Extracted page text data

────────

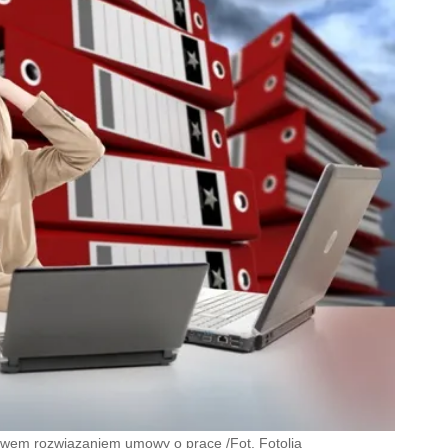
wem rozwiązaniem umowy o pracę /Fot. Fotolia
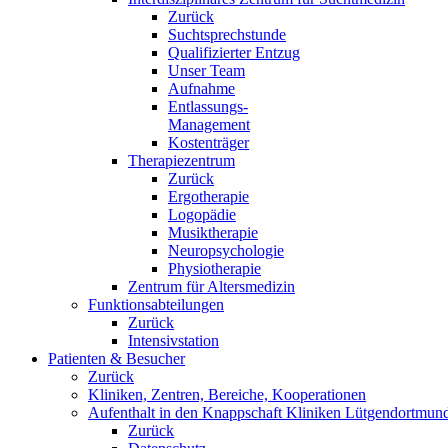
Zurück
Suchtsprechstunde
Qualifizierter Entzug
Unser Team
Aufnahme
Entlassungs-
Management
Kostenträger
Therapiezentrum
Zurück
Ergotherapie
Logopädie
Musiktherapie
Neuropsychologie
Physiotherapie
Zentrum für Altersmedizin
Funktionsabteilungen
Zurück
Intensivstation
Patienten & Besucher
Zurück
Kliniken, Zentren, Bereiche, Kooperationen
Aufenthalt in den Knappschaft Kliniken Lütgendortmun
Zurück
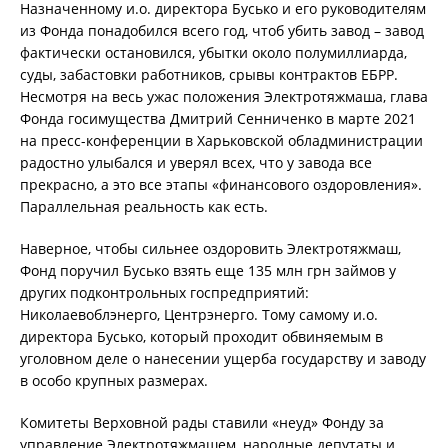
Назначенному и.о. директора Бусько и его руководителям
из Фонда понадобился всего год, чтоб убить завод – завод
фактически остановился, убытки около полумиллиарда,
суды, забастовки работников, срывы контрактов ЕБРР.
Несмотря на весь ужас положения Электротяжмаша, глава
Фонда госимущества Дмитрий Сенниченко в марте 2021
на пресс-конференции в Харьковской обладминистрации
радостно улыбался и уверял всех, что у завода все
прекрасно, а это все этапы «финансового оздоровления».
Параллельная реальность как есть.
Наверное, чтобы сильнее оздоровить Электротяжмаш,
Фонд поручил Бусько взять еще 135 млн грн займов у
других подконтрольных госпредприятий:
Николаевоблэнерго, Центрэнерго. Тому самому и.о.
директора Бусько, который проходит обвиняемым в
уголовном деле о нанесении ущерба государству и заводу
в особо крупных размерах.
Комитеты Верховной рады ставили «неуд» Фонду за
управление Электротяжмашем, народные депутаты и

────────

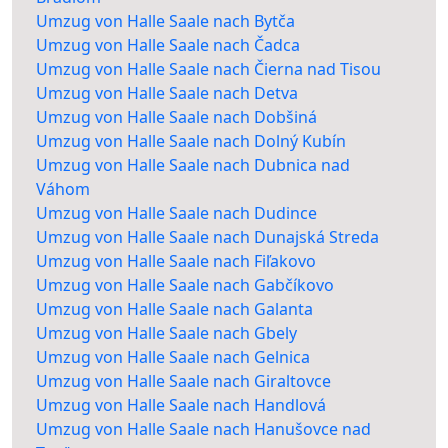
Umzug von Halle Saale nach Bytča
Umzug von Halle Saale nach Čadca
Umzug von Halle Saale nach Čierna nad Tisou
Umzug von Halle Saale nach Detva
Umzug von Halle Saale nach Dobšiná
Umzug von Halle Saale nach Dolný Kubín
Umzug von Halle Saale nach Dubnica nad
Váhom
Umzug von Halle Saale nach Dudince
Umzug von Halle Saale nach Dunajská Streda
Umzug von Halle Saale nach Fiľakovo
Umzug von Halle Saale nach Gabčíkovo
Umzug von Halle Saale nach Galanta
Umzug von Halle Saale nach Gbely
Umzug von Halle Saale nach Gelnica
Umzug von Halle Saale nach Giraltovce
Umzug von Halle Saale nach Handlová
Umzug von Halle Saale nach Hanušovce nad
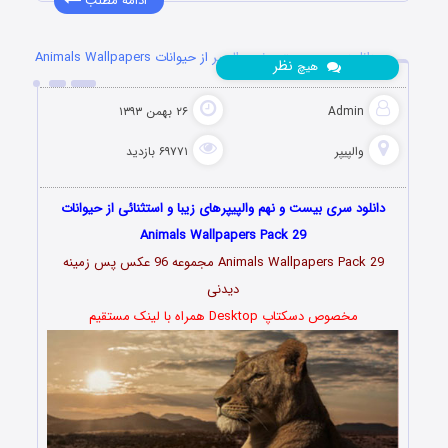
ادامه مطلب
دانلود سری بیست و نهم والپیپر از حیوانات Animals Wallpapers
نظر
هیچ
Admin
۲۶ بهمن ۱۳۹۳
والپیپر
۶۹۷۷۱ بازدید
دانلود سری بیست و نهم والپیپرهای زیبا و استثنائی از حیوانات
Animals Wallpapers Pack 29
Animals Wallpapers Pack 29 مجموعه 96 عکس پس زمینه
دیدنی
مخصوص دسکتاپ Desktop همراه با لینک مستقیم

────────

● **Task directions**
Return all lines from the entries that contain the string "Kliniken".

● **Exercise result**
Kliniken, Zentren, Bereiche, Kooperationen
Aufenthalt in den Knappschaft Kliniken Lütgendortmun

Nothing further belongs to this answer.